- 558 Okunma
- 3 Yorum
- 0 Beğeni
Öylesine
Bazen insan yazmak istiyor öylesine. Nereye gideceğini bilmeden sebepsizce . Satırları kimi zaman kum tanesi misali akıp giden geçmişe yollamak kimi zamansa şişelerin içine attığı mektuplar misali geleceğe postalamak istiyor . Bazen de bugüne yazmak istiyor. Sesleniş mi duymayan kulaklara görmeyen gözlere yoksa kendi içine kapanış mı bilinmez orası. Pek de merak etmiyorum doğrusu.Sadece kalemim kağıt üstünde kayıyor özgürce bazı zamanlarda.

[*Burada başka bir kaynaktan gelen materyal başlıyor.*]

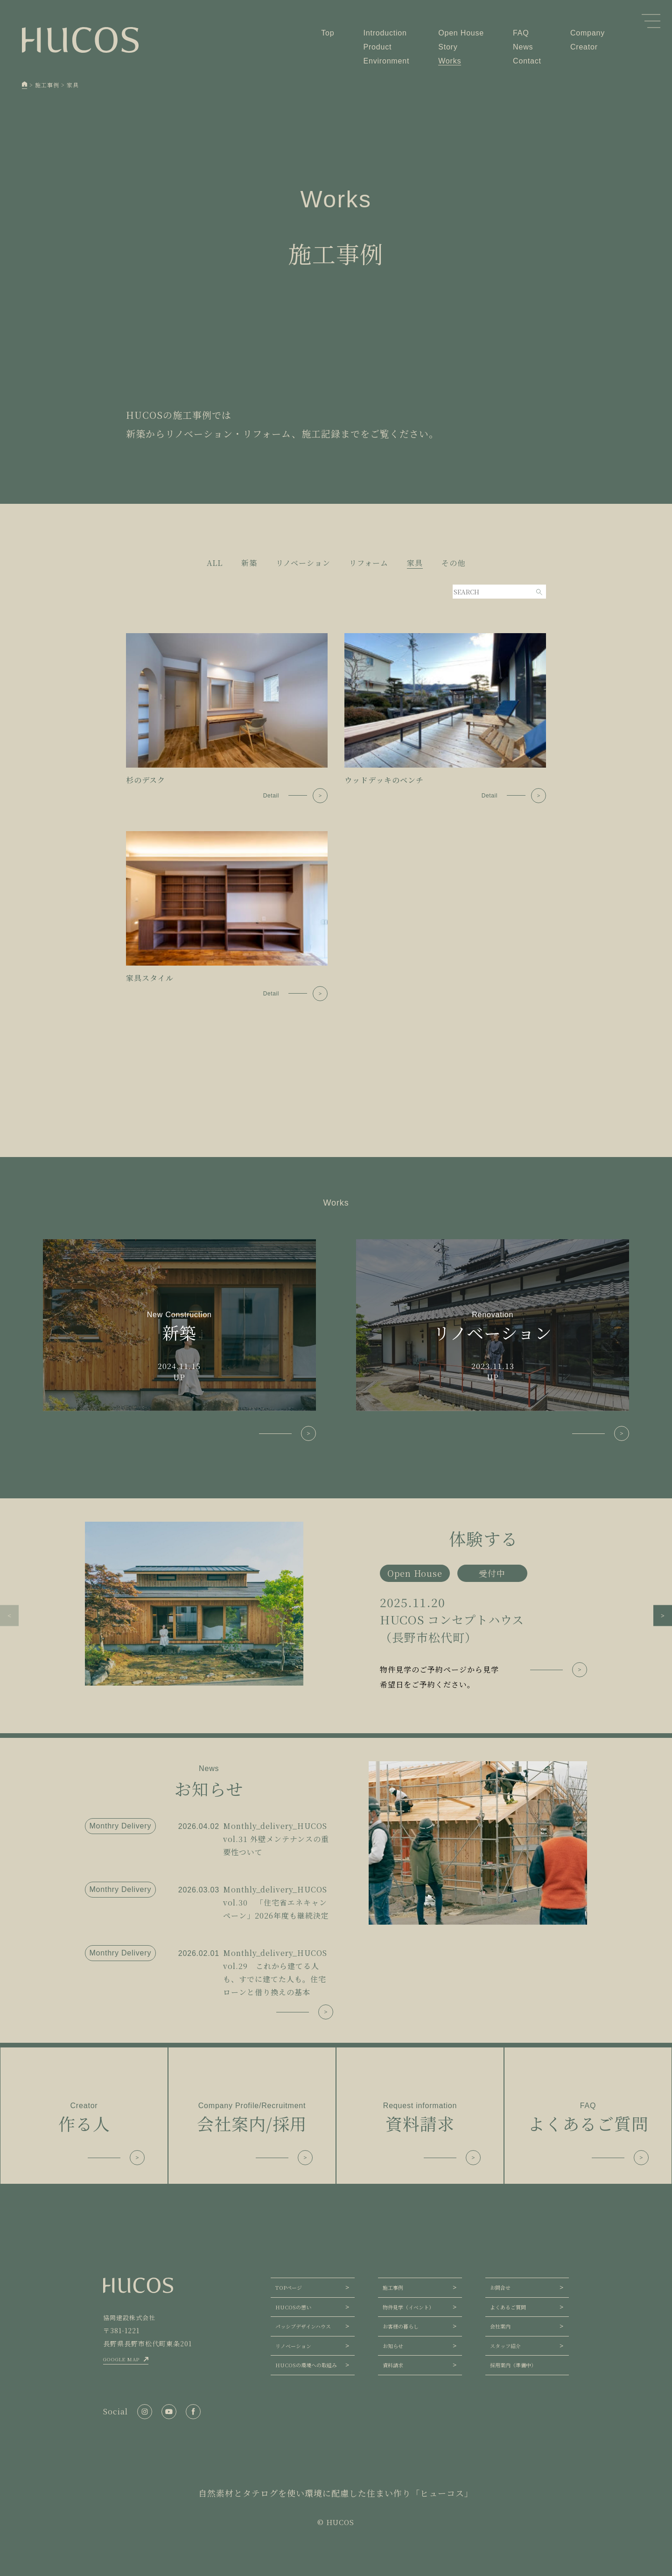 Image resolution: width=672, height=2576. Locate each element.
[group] (336, 1607)
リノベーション (303, 563)
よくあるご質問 (508, 2307)
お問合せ (500, 2287)
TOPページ (288, 2287)
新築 (249, 563)
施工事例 (393, 2287)
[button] (9, 1615)
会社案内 (500, 2326)
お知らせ (393, 2346)
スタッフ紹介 (505, 2346)
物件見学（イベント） (408, 2307)
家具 (415, 563)
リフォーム (368, 563)
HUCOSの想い (293, 2307)
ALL (215, 563)
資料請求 (393, 2365)
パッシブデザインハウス (303, 2326)
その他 (453, 563)
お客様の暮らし (401, 2326)
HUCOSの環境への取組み (306, 2365) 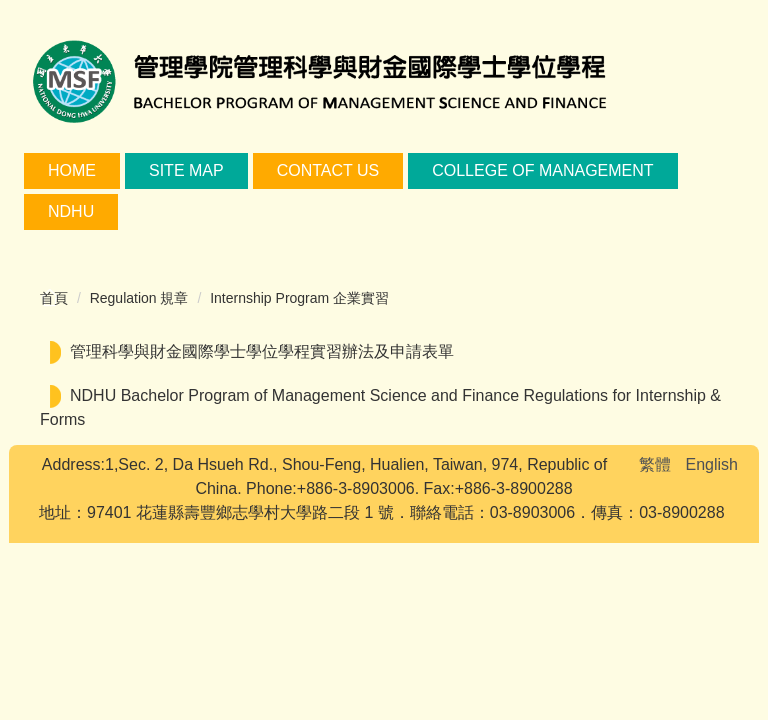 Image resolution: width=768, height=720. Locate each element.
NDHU (71, 211)
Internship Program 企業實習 (299, 298)
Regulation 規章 (139, 298)
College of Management (542, 170)
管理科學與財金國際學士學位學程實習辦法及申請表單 (262, 351)
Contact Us (328, 170)
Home (72, 170)
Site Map (186, 170)
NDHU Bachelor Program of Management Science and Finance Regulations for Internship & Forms (380, 407)
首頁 (54, 298) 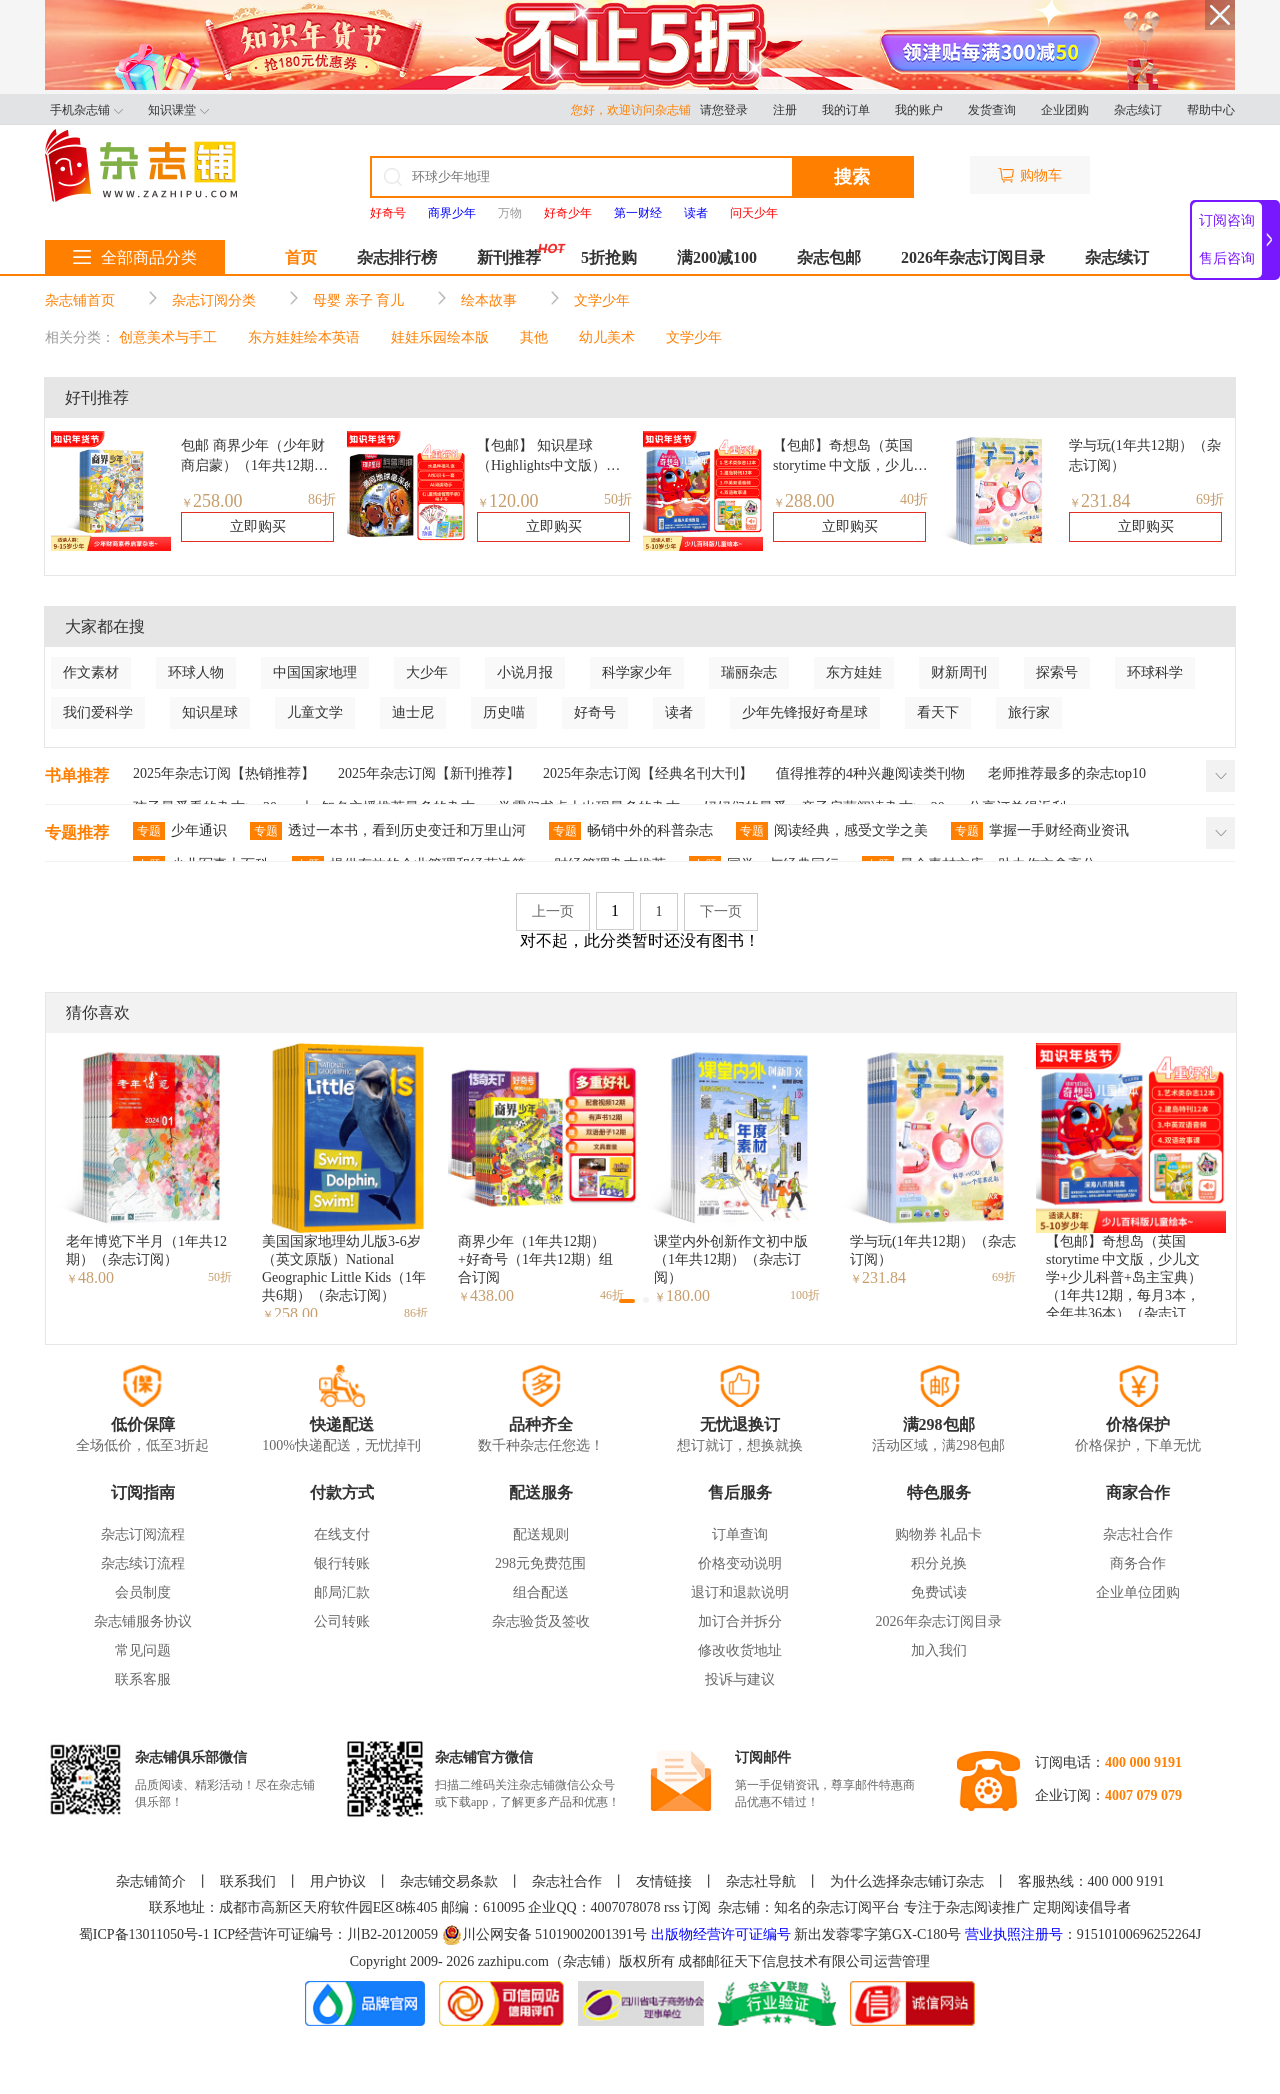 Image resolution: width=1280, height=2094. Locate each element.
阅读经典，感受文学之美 (832, 831)
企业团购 (1065, 110)
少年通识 (180, 831)
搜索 (852, 177)
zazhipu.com (513, 1961)
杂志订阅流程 (143, 1534)
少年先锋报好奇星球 (805, 712)
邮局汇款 (342, 1592)
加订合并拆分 (740, 1621)
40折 (914, 499)
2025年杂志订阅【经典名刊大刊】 (648, 773)
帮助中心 (1211, 110)
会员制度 (143, 1592)
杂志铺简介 (151, 1881)
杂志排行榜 (397, 257)
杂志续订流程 (143, 1563)
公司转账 (342, 1621)
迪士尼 (413, 712)
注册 (785, 110)
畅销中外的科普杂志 (631, 831)
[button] (627, 1301)
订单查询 (740, 1534)
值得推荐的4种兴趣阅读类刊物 (870, 773)
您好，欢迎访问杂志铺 (635, 110)
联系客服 (143, 1679)
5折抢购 (609, 257)
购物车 (1030, 175)
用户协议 (338, 1881)
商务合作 (1138, 1563)
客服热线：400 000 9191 (1091, 1881)
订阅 (697, 1907)
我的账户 (919, 110)
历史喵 (504, 712)
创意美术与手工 (168, 337)
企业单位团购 (1138, 1592)
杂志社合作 (1138, 1534)
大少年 (427, 672)
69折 (1210, 499)
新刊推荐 (509, 257)
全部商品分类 (135, 257)
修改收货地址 (740, 1650)
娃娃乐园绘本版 (440, 337)
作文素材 (91, 672)
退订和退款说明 (740, 1592)
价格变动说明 (740, 1563)
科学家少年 (637, 672)
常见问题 (143, 1650)
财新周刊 (959, 672)
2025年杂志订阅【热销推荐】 (224, 773)
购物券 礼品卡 (939, 1534)
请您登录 (724, 110)
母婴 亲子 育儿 (358, 300)
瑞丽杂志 (749, 672)
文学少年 (602, 300)
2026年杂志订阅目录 (973, 257)
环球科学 (1155, 672)
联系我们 (248, 1881)
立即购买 (258, 526)
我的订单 (846, 110)
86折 (322, 499)
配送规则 (541, 1534)
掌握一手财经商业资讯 (1040, 831)
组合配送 (541, 1592)
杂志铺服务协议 (143, 1621)
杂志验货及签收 (541, 1621)
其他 (534, 337)
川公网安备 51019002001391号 (545, 1935)
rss (672, 1907)
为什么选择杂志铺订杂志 (907, 1881)
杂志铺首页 (80, 300)
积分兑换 (939, 1563)
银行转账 (342, 1563)
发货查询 (992, 110)
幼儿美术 (607, 337)
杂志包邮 (829, 257)
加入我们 (939, 1650)
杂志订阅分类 (214, 300)
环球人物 (196, 672)
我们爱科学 (98, 712)
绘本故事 (489, 300)
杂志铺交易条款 (449, 1881)
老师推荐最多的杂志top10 (1067, 773)
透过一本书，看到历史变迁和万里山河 (388, 831)
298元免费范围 (540, 1563)
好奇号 (595, 712)
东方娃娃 (854, 672)
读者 (679, 712)
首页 (301, 257)
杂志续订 (1138, 110)
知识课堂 (178, 110)
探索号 (1057, 672)
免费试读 (939, 1592)
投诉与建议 (740, 1679)
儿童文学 (315, 712)
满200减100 (717, 257)
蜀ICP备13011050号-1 (146, 1934)
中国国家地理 (315, 672)
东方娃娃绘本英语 (304, 337)
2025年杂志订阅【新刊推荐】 (429, 773)
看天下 (938, 712)
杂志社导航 (761, 1881)
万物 (510, 213)
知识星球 (210, 712)
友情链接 (664, 1881)
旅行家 (1029, 712)
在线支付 (342, 1534)
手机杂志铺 (86, 110)
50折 (618, 499)
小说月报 (525, 672) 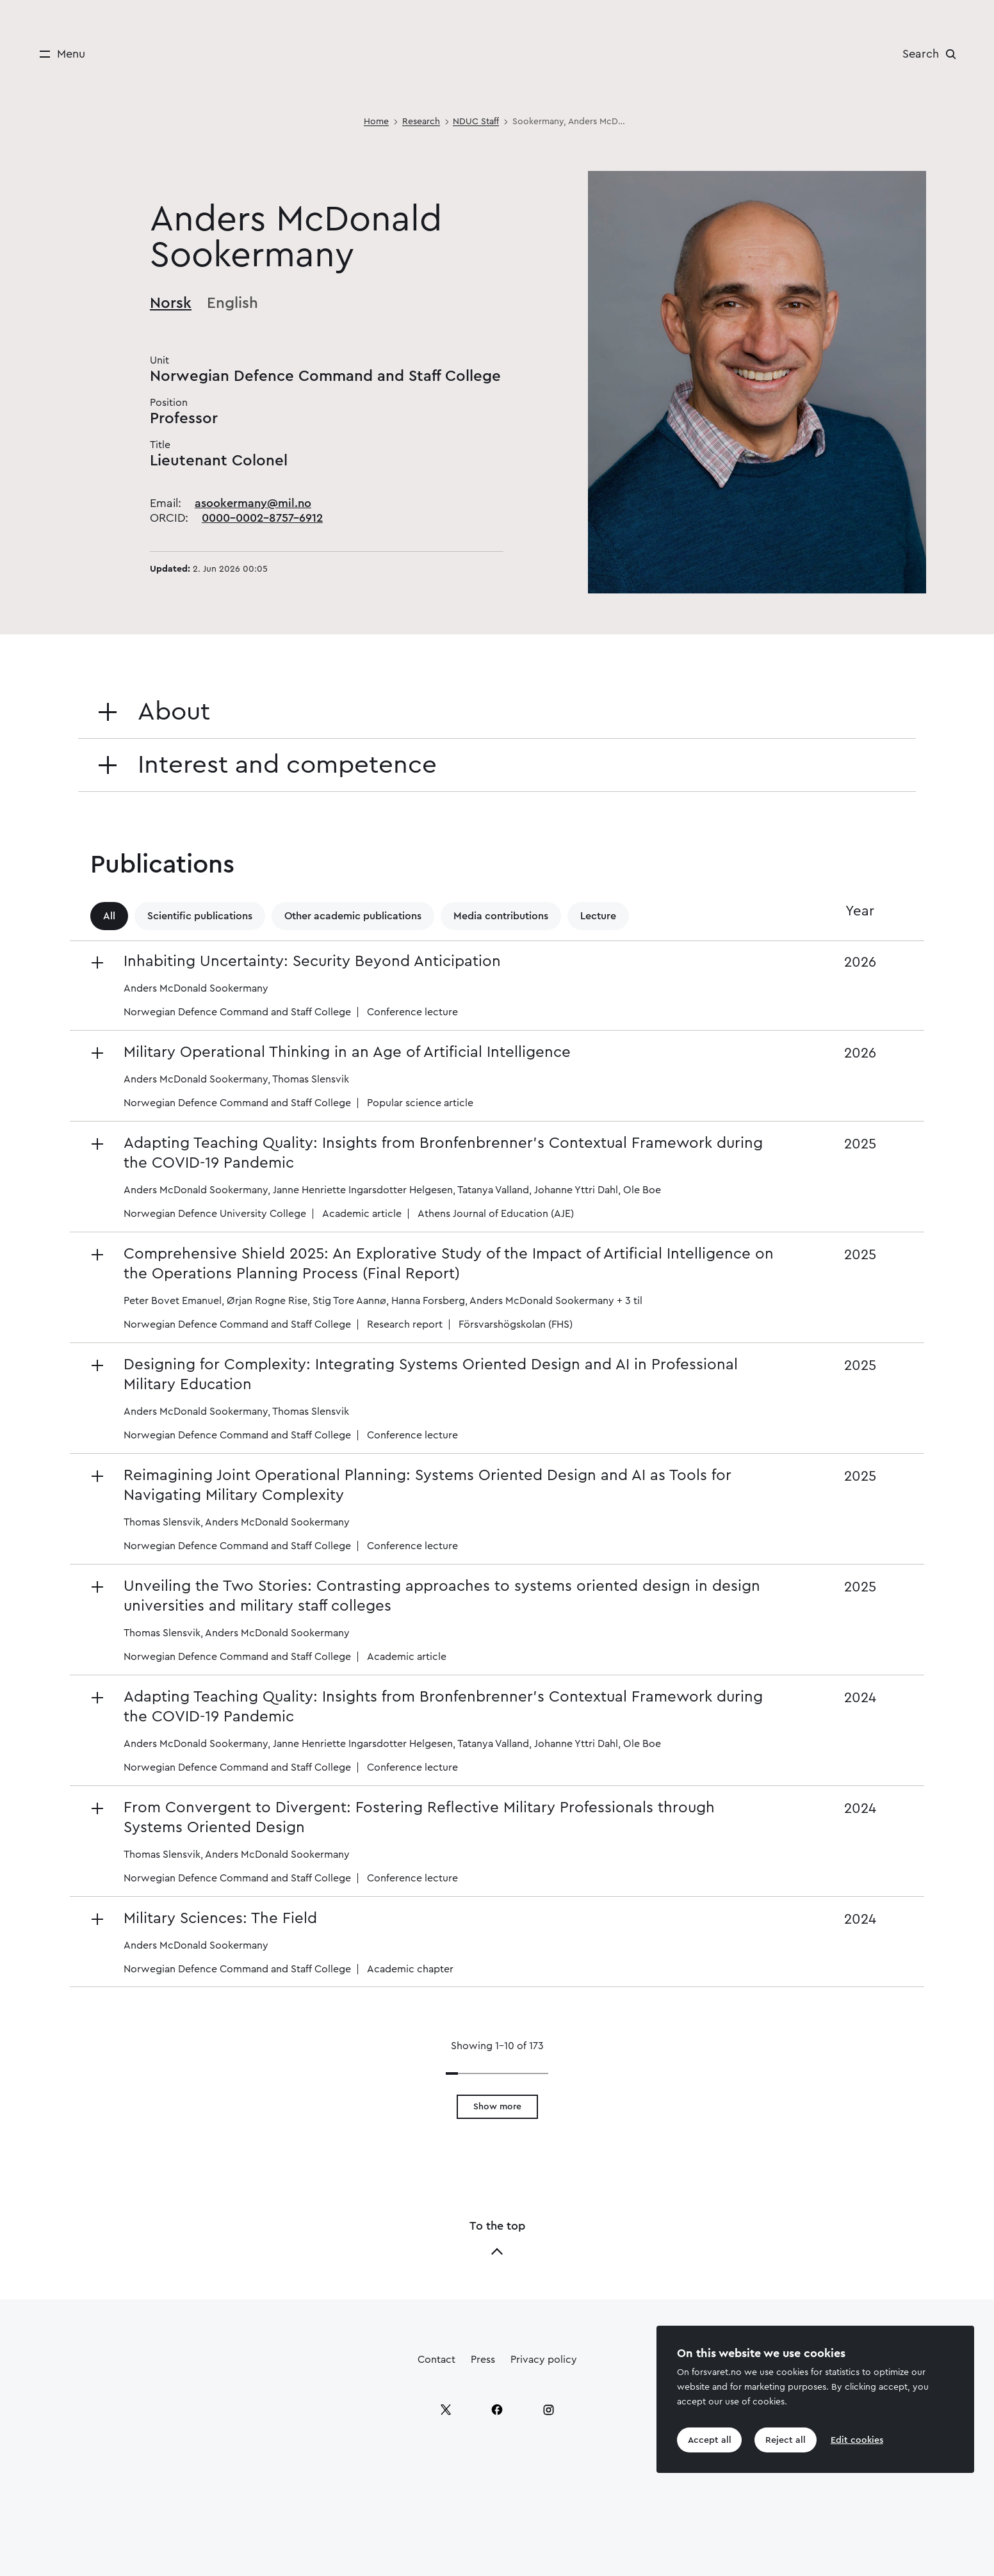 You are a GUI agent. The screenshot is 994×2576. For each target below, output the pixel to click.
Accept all (710, 2439)
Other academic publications (352, 916)
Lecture (598, 916)
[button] (432, 985)
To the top (497, 2239)
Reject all (788, 2439)
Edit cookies (860, 2439)
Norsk (170, 303)
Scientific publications (199, 916)
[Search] (933, 53)
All (109, 916)
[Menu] (58, 54)
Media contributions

Zamanlar ki bugünün dışına çıkmak istediğim zamanlar işte o zamanlar. Başka bir zamanda ve başka diyarlarda olmak istediğim zamanlar. Puslu havada önümü görmeye çalışırken gözlerimin ağrıdığı zamanlar, yüreğimin en küçük dokunuşa bile cız ettiği zamanlar , en kırılgan olduğum zamanlar. Bıkmışlığın ve yorgunluğun verdiği hüzünle kağıda baktığım zamanlar. Kulağımda eski İstanbul ezgilerinin çınladığı zamanlar işte o zamanlar.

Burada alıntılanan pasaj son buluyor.